Por isso, numa época em que também escasseiam os incentivos estatais à maternidade, é de elogiar todas as iniciativas que facilitem a vida aos casais que ainda insistem em ter filhos. Afinal, nascem cerca de cem mil crianças por ano em Portugal. E entre essas iniciativas estão as creches criadas pelas empresas para os filhos dos seus funcionários - mais baratas, localizadas ao lado do local de trabalho e com horários flexíveis. Factores que facilitam a vida dos pais, mas que se traduzem em benefícios para os patrões. Estes tiram proveito da maior tranquilidade dos seus assalariados, bem como do reforço dos laços entre o trabalhador e a empresa - dá emprego e apoia a vida familiar.

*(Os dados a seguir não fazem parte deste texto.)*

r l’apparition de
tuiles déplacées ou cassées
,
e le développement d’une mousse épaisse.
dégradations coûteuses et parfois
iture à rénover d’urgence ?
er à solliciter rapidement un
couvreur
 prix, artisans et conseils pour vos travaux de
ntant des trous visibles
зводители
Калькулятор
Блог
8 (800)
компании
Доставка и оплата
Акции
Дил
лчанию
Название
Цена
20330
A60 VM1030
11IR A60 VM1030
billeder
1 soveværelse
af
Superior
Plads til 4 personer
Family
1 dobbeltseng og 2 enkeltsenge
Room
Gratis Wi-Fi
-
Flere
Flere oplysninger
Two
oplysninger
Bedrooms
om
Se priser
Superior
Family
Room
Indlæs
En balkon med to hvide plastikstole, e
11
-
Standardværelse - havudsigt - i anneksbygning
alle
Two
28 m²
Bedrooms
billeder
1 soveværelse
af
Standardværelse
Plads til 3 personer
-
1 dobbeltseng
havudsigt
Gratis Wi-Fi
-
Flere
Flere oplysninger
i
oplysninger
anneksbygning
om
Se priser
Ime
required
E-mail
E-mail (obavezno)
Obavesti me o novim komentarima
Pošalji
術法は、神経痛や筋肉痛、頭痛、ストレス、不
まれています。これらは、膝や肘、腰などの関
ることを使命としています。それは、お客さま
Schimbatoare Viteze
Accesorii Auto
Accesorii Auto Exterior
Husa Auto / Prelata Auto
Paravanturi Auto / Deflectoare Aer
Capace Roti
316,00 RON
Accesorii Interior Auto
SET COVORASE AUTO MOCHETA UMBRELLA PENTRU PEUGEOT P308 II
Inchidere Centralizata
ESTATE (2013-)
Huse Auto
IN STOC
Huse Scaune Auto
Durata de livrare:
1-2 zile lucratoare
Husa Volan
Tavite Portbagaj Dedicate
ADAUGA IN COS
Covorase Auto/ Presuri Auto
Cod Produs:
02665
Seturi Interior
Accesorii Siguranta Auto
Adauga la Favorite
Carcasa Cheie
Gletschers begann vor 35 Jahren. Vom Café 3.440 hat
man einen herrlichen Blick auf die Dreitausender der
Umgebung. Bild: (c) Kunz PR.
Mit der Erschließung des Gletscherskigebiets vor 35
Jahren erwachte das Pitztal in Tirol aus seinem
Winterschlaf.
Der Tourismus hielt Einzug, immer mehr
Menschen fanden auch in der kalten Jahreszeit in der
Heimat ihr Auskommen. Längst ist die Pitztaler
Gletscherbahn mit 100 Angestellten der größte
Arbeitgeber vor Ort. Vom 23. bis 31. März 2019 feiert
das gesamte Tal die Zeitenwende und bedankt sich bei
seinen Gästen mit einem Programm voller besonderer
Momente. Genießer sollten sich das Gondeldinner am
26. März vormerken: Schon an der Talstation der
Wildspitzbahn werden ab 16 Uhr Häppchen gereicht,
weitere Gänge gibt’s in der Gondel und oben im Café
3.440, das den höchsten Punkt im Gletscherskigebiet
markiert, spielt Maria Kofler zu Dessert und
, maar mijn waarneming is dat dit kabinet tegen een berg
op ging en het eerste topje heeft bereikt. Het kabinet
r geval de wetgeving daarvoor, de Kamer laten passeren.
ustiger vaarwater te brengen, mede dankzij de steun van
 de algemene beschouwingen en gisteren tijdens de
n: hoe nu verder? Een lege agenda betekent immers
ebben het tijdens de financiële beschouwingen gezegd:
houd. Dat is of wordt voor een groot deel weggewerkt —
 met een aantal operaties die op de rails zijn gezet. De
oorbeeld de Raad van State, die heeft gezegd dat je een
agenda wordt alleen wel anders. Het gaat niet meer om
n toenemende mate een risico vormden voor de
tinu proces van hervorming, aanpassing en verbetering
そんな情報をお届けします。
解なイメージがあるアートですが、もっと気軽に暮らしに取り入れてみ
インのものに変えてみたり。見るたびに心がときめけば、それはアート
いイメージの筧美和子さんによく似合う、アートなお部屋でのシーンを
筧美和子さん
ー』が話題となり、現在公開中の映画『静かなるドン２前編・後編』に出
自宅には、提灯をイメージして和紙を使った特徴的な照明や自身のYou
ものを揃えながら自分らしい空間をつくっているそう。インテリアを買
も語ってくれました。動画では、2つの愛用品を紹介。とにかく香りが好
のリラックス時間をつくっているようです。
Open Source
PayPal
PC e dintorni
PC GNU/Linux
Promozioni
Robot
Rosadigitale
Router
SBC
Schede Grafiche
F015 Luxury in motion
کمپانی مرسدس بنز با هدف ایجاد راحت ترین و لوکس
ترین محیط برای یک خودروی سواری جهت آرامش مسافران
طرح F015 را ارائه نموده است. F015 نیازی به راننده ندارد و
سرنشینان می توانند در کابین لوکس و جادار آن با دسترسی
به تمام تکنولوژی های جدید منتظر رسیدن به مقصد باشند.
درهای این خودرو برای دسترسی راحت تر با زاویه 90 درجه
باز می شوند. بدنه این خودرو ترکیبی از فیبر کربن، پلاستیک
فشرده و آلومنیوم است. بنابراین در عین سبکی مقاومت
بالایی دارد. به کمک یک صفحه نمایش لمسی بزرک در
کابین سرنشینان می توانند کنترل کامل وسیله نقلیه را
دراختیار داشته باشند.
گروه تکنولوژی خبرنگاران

Não se sabe como esta crise irá afectar a natalidade. É provável que muita gente adie ou desista do sonho de ter filhos. Mas uma certeza existe: sem crianças não há futuro para uma sociedade. E quando tanto se fala de aumentar a produtividade, talvez não seja com melhores salários - agora improváveis - que se chegue lá. Talvez, sim, com medidas de apoio ao trabalhador como estas creches, que, da TAP ao grupo Auchan, já existem em várias empresas. Que sirvam de inspiração.